→ **EXERCISE DESCRIPTION**
Transcribe the records exactly from the line with "2&keywords=fidelio+x2&dpID=51QxPYKG3oL&preST=_SY300" to the end, both included.

→ **PROVIDED MATERIAL**
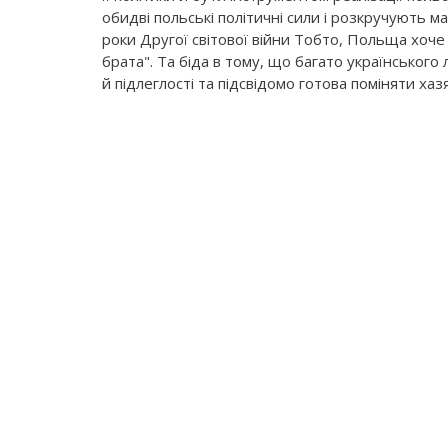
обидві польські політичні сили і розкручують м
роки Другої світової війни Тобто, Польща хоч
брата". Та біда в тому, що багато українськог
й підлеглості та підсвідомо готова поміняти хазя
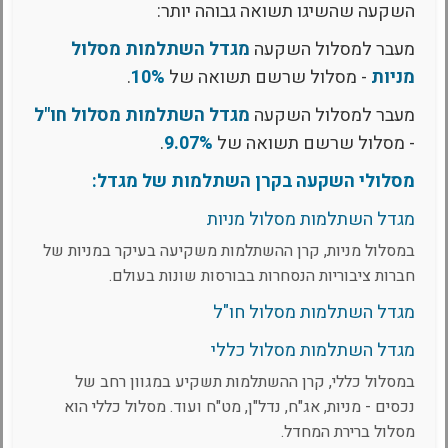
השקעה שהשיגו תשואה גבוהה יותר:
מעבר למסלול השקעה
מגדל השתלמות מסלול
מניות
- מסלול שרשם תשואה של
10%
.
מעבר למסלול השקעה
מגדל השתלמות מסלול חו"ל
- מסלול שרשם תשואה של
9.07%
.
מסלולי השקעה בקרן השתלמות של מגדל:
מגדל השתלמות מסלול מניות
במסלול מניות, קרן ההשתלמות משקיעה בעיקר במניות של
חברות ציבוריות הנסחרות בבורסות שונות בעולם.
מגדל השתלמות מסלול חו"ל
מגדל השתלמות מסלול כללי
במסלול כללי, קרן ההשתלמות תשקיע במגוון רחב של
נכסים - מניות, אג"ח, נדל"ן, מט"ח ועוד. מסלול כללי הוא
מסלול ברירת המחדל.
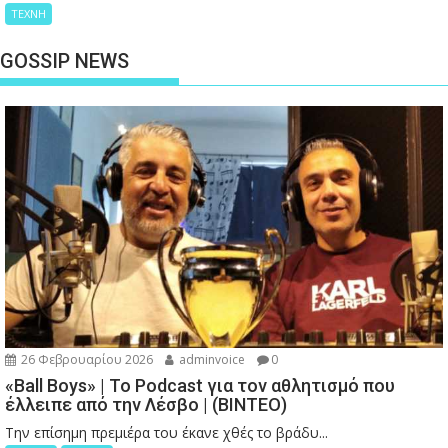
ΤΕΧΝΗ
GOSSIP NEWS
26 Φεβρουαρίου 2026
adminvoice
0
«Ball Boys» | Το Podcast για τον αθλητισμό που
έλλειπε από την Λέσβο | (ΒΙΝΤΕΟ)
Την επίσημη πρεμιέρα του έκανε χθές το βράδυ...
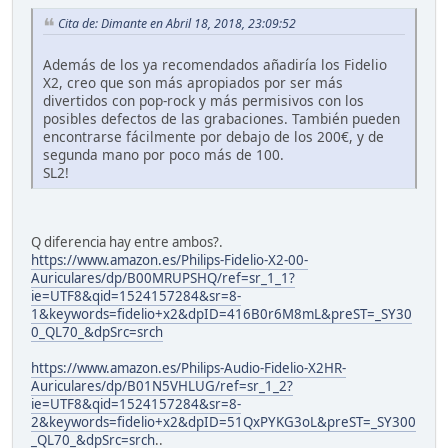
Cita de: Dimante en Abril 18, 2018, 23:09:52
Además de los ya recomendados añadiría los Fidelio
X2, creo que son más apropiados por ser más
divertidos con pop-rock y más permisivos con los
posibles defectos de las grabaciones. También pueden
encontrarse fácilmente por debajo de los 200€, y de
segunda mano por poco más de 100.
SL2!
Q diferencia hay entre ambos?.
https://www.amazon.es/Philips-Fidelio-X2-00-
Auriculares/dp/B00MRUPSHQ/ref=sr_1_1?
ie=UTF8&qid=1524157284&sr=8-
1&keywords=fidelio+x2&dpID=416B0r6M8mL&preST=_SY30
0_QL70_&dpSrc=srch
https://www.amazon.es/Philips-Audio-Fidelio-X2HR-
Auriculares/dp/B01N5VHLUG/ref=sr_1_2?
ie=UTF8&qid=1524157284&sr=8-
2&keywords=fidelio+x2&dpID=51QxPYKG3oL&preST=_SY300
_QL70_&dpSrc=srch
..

→ **RESPONSE**
2&keywords=fidelio+x2&dpID=51QxPYKG3oL&preST=_SY300
_QL70_&dpSrc=srch
..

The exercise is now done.